Geste der Versöhnung Israelische Nachfahren von Holocaustopfern besuchen Zerbst - Bürgermeister schlägt Städtepartnerschaft vor
Die Städtepartnerschaft zwischen Jever und Zerbst wurde am 28. Juli 1990 in Zerbst besiegelt. Weitere Partnerstädte sind Puschkin/St. Petersburg in Russland und Nürtingen (Baden-Württemberg). Kommt nun auch eine Stadt aus Israel dazu?
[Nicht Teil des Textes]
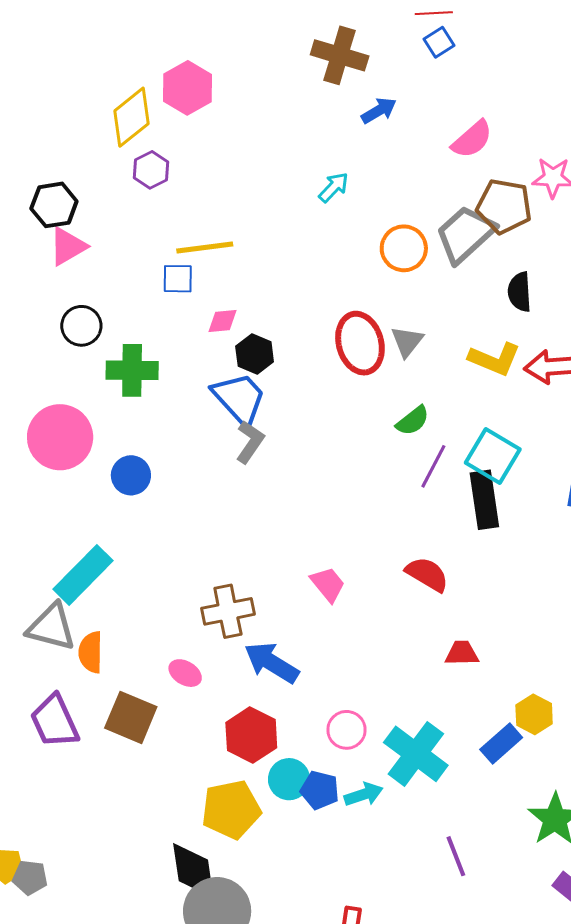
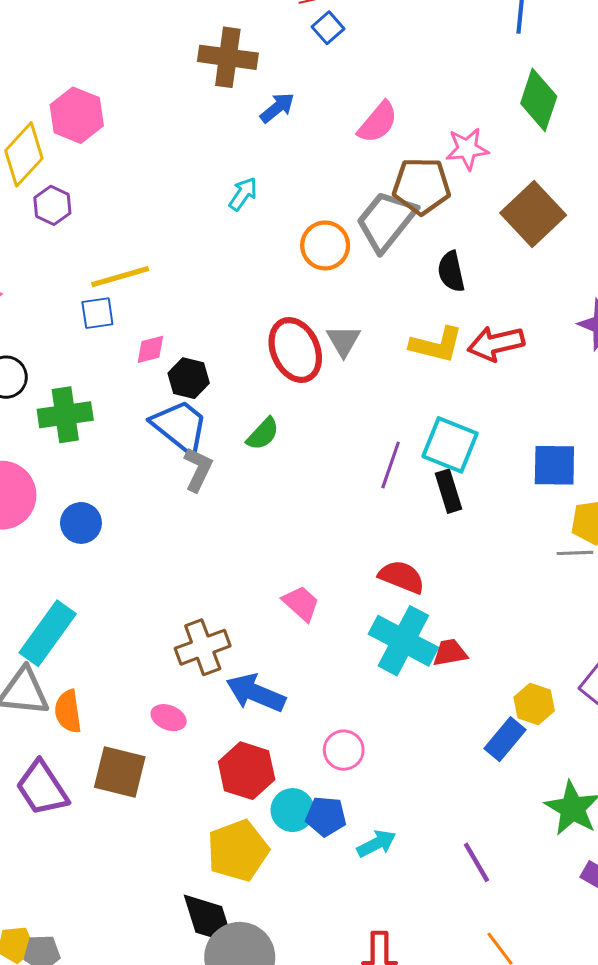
green semicircle: (413, 421) -> (263, 434), moved
black rectangle: (484, 500) -> (449, 491), size x0.7
cyan cross: (416, 754) -> (403, 641), moved
cyan arrow: (364, 794) -> (377, 844), moved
Zerbst - Bürgermeister Andreas Dittmann (SPD) hat jüngst über den Besuch israelischer Gäste informiert, die aus Anlass des Holocaust-Gedenktages und dem Verlegen weiterer Stolpersteine in Zerbst weilten. Die Besucher, die auch Zerbster Schulen besucht haben, sind Nachfahren von Zerbster Juden, die während der Naziherrschaft vertrieben, verfolgt und ermordet wurden.
„Dass wir die Angehörigen in unserer Stadt begrüßen konnten, betrachte ich als eine besondere Geste der Versöhnung. Realistischer und persönlicher kann Geschichtsunterricht nicht sein“, machte Dittmann deutlich. Es seien ganz besondere emotionale Momente für die israelischen Gäste gewesen. Besuchten die Großeltern einst selbst das Francisceum.
Partnerschaft muss von den Menschen getragen werden
Im Rahmen des Besuches hat der Rathauschef mit den Gästen auch darüber gesprochen, nach einem Weg für eine Städtepartnerschaft mit einer israelischen Kommune entsprechend der Größe zu suchen. „Eine Idee, die von der Schulleiterin des Gymnasiums sehr begrüßt wurde, insbesondere einen Schüleraustausch zu initiieren und gemeinsame Begegnungen zu ermöglichen, ist der beste Weg der Verständigung“, betont Dittmann.
Auch die Zwölftklässler seien begeistert von der Idee gewesen, „auch wenn die nicht mehr davon profitieren werden. Das wird nicht von heute auf morgen gehen. Es ist am Ende auch ein Prozess des Wollens des Stadtrates. Ich möchte zumindest schon einmal ausloten, welche Stadt in Frage käme, wie die Rahmenbedingungen wären und wer an diesem Prozess mitwirken möchte. Am Ende muss solch eine Partnerschaft von den Menschen getragen werden“, blickte Dittmann in die Zukunft.